CORVALLIS, Ore. - Jane Lubchenco, a marine ecologist at Oregon State University, will be nominated for a federal position from which she hopes to promote scientific research, education and assessment, especially in emerging environmental areas.

President Clinton yesterday announced he will nominate Lubchenco for a second term on the National Science Board, pending confirmation by the U.S. Senate. This board governs the activities of the National Science Foundation and members also provide advice to the president and Congress on science issues and policy.

The board consists of 24 members plus the director of the NSF, with members serving six-year rotating terms. Lubchenco and one other member are environmental experts, and Lubchenco chaired a recent task force for the National Science Board which has prepared a major new report about the needed direction of environmental research in the United States. That report culminates a two-year project and will be released this spring. It has significant federal policy and funding implications, she says.

"Our environment is changing faster than we are understanding the changes," Lubchenco said. "More comprehensive knowledge about these changes and how they affect people's lives will facilitate our making smarter decisions. Science has a key role to play here."

Lubchenco said she hopes to use her term on the board to help push for a major re-investment in science.

The new report which will outline some of the needed changes is titled "Environmental Science and Engineering for the 21st Century: The Role of the National Science Foundation." It looks broadly at the research activities of the NSF, the current issues facing the country and what needs are not being met.

But two key points the report will make, Lubchenco said, are that environmental research, education and communication programs should be one of the highest priorities of NSF funding; and that a more interdisciplinary approach must be used to deal with complex problems that cut across traditional scientific boundaries.

The bottom line, she said, will be a call to increase, over a period of five years, the current level of federal funding for environmental research at the NSF from about $600 million to $1.6 billion per year.

"This country is under-investing in science," Lubchenco said. "It's become clear in recent years that our current economic growth and productivity was made possible by investments years ago in basic science from which new breakthroughs later emerged.

"The technological revolution has set the stage for our current prosperity," she said. "But understanding and protection of our environment is going to be the next revolution. Progress in that area is going to have implications for our health, economy and national security much more than many people now understand."

Lubchenco and her colleagues say that changes in the world's air, soils, water, climate, biodiversity and ecological systems are happening at an unprecedented rate and a great deal more research is needed to understand these issues and help provide the scientific basis for development of sound policies. They also emphasize that new knowledge must be shared broadly with a variety of users.

"I was very pleased that the National Science Board gave a unanimous vote in support of the report we will soon be distributing," Lubchenco said. "And I've been encouraged by the recent bipartisan support in Congress for increasing the federal investment in science."

President Clinton has recommended a 17 percent increase in the overall budget of the National Science Foundation for the 2001 fiscal year, which Lubchenco said is a good start.
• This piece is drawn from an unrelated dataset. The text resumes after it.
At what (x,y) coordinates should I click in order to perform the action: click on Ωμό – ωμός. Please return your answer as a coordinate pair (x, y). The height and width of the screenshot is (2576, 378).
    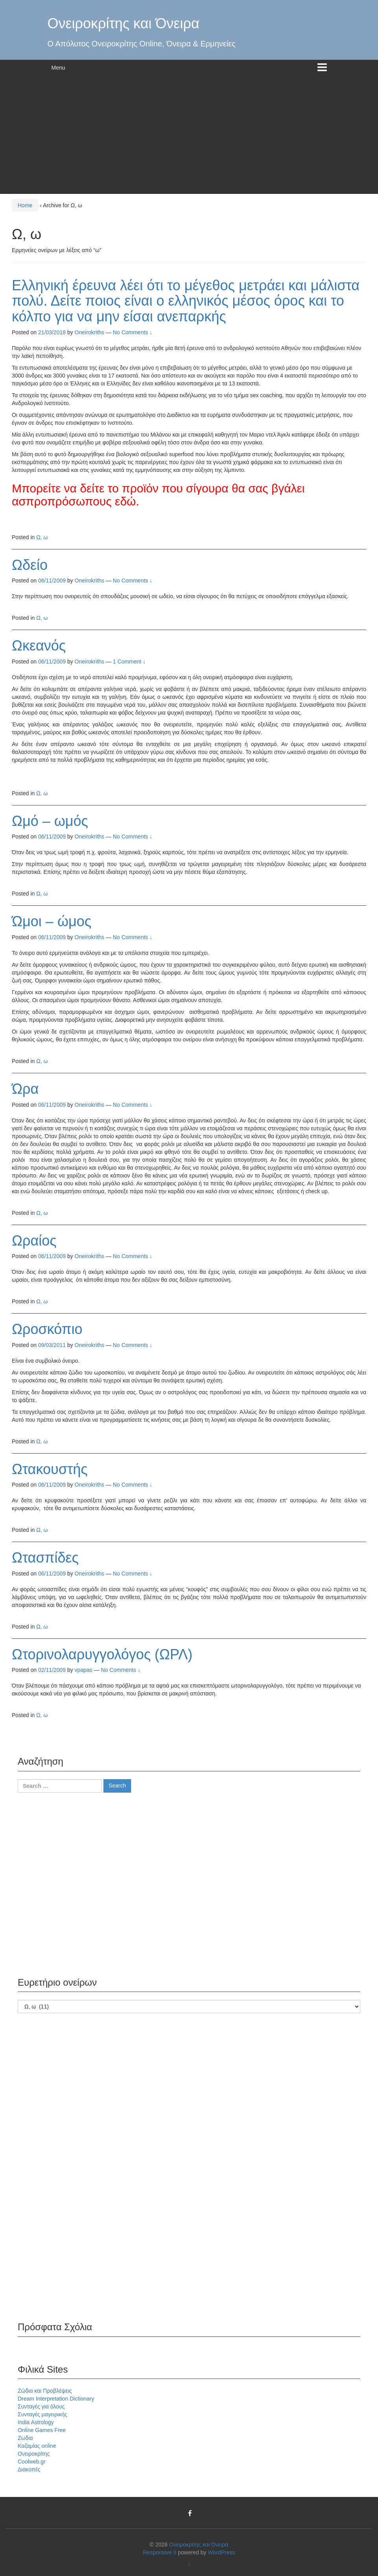
    Looking at the image, I should click on (50, 821).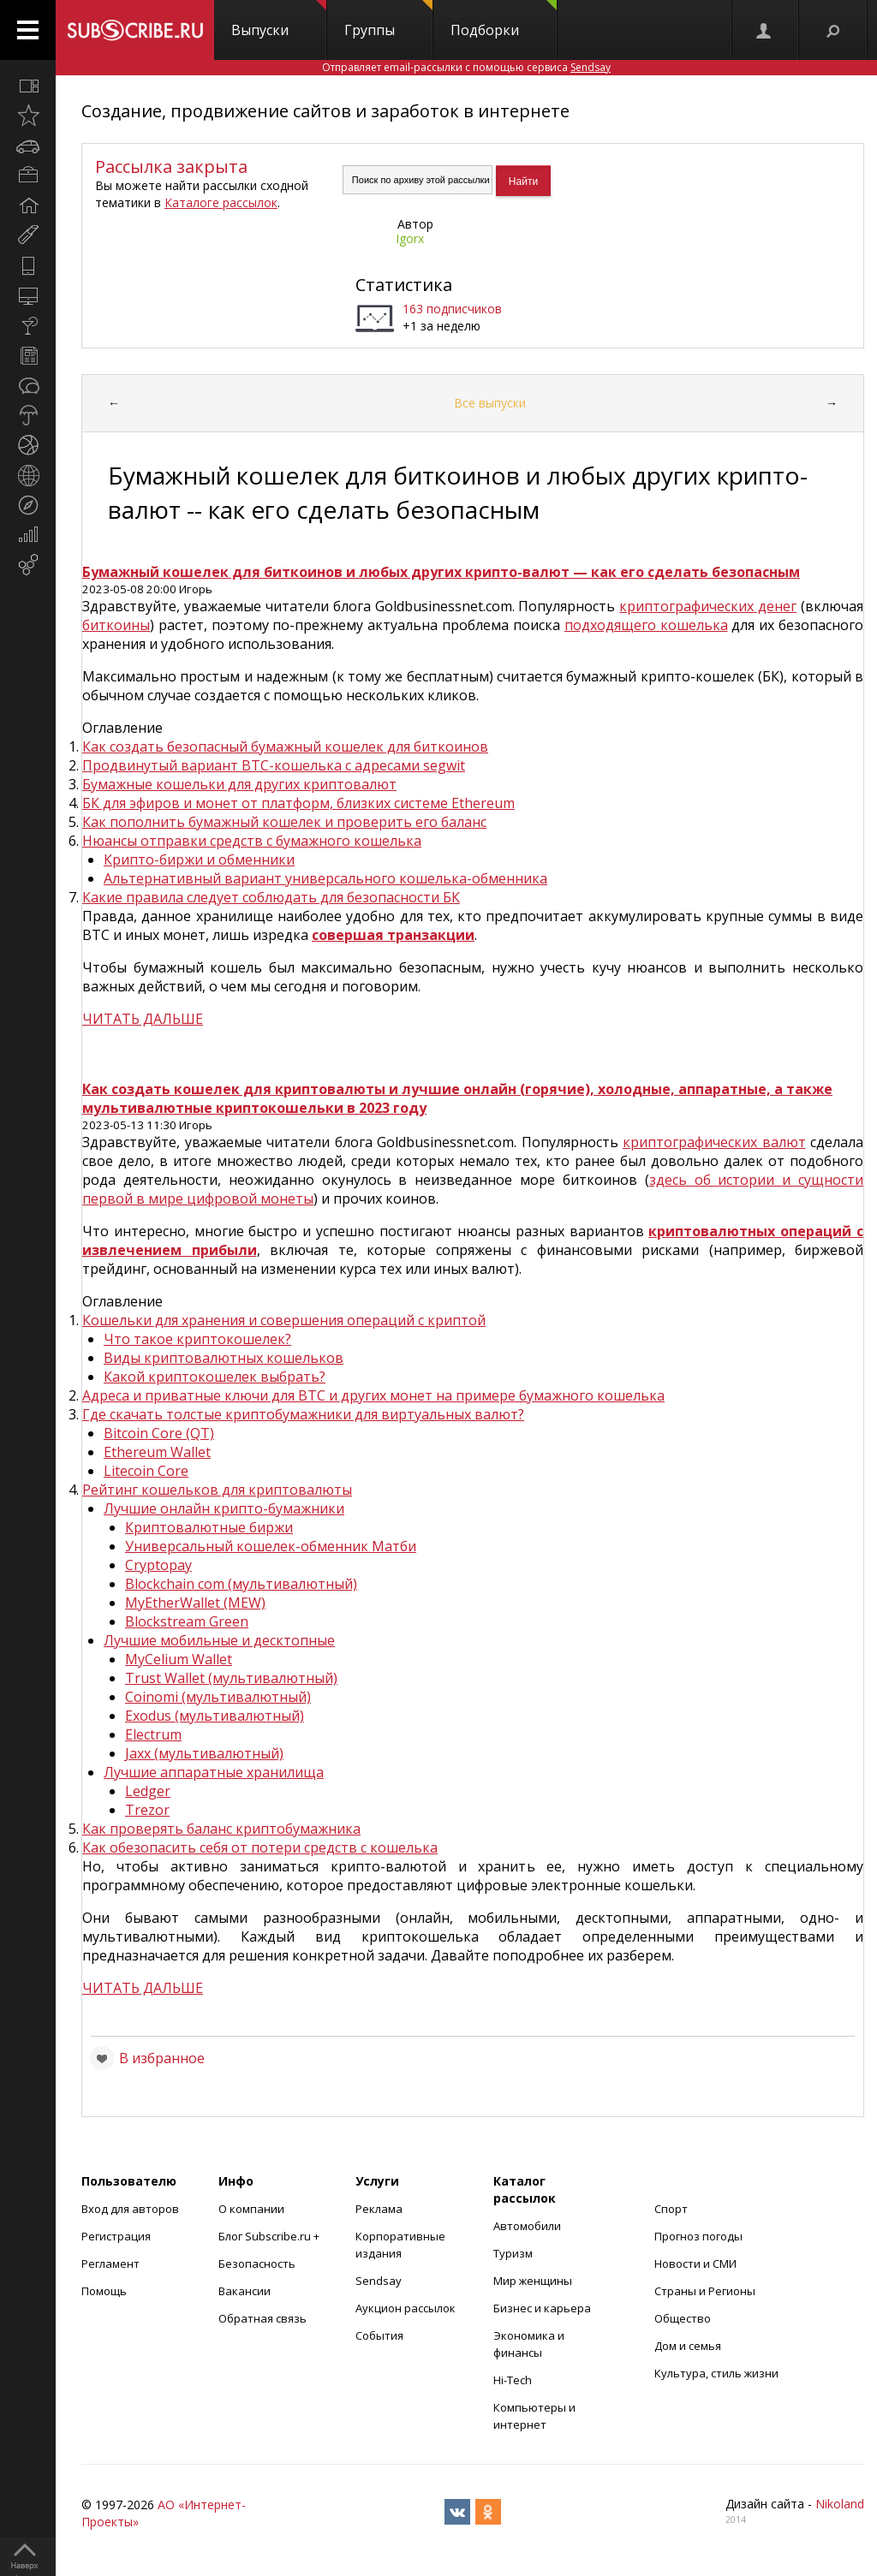 The width and height of the screenshot is (877, 2576). I want to click on Реклама, so click(379, 2208).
But far more than that may ultimately be needed in new resources, she said.

Lubchenco said the $1.6 billion called for in the upcoming report "is a conservative estimate of what we really need to provide an adequate knowledge base."

"Investing in science is smart business, and we must ramp up our activities in this area significantly," she said. "Especially needed is the type of basic research that the National Science Foundation has provided so well."

And even if the resources are put in place for increased studies of the environment, Lubchenco said, the NSF must rethink the traditional ways in which it allocates funds and sets up programs, with more emphasis on integrating pieces into the big picture.

"By definition, good environmental research has to involve many scientific fields that traditionally have not worked closely together," she said. "Chemists, ecologists, soil scientists, climate experts, economists, social scientists and others all have to work together, and long-term studies have to be set up, coordinated, funded and then communicated to produce useful results."

"The NSF is fortunate to be led by a director who understands and articulates the importance of science to the nation," Lubchenco said. "Dr. Rita Colwell is championing environmental science and education through her focus on biocomplexity. It is an exciting time to be associated with the National Science Foundation."

Lubchenco, the Wayne and Gladys Valley Professor of Marine Biology at OSU, is a distinguished professor of zoology. She has received numerous career honors and awards, including recognition as a MacArthur Fellow, Pew Scholar in conservation and the environment, and past-president of the American Association for the Advancement of Science. She is currently in the last year of a four-year term on the National Science Board.